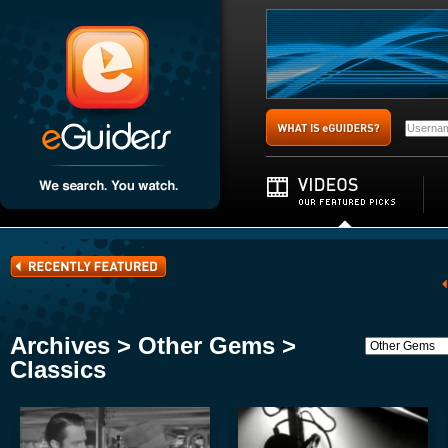
Archives > Other Gems >
Classics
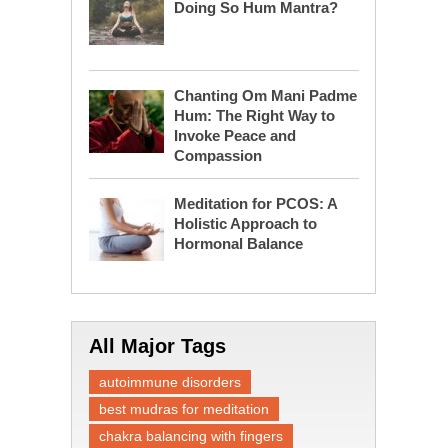
Doing So Hum Mantra?
Chanting Om Mani Padme
Hum: The Right Way to
Invoke Peace and
Compassion
Meditation for PCOS: A
Holistic Approach to
Hormonal Balance
All Major Tags
autoimmune disorders
best mudras for meditation
chakra balancing with fingers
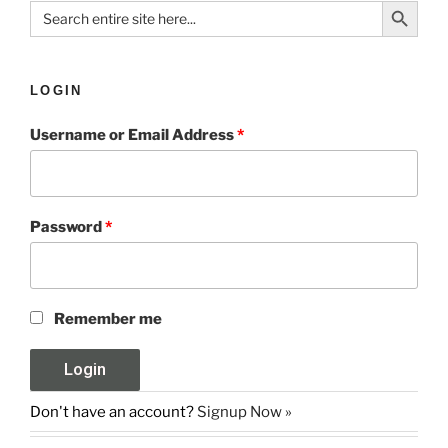
Search Button
Search
for:
LOGIN
Username or Email Address
*
Password
*
Remember me
Don't have an account?
Signup Now »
—————
Leaving out the pictures, print every record exactly as written.

PROBLEM SOLUTION.
Archives > Other Gems >
Classics
Doing So Hum Mantra?
Chanting Om Mani Padme
Hum: The Right Way to
Invoke Peace and
Compassion
Meditation for PCOS: A
Holistic Approach to
Hormonal Balance
All Major Tags
autoimmune disorders
best mudras for meditation
chakra balancing with fingers
Search Button
Search
for:
LOGIN
Username or Email Address
*
Password
*
Remember me
Don't have an account?
Signup Now »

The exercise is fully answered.